#### [Problem to work on]
Leave out every line that comes before the one containing "Vacation Homes, Investment Homes", and reproduce the rest of the listing below exactly, through its last line.

#### [Records for this exercise]
#####

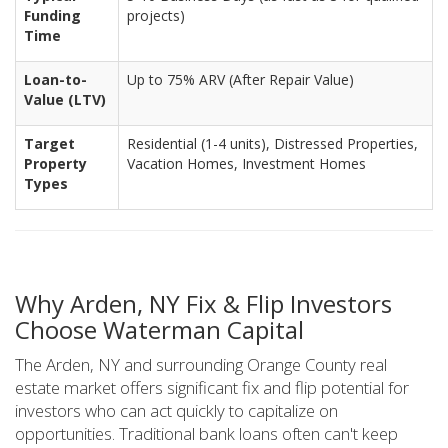
Funding
projects)
Time
Loan-to-
Up to 75% ARV (After Repair Value)
Value (LTV)
Target
Residential (1-4 units), Distressed Properties,
Property
Vacation Homes, Investment Homes
Types
Why Arden, NY Fix & Flip Investors
Choose Waterman Capital
The Arden, NY and surrounding Orange County real
estate market offers significant fix and flip potential for
investors who can act quickly to capitalize on
opportunities. Traditional bank loans often can't keep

#####

#### [Task solution]
Vacation Homes, Investment Homes
Types
Why Arden, NY Fix & Flip Investors
Choose Waterman Capital
The Arden, NY and surrounding Orange County real
estate market offers significant fix and flip potential for
investors who can act quickly to capitalize on
opportunities. Traditional bank loans often can't keep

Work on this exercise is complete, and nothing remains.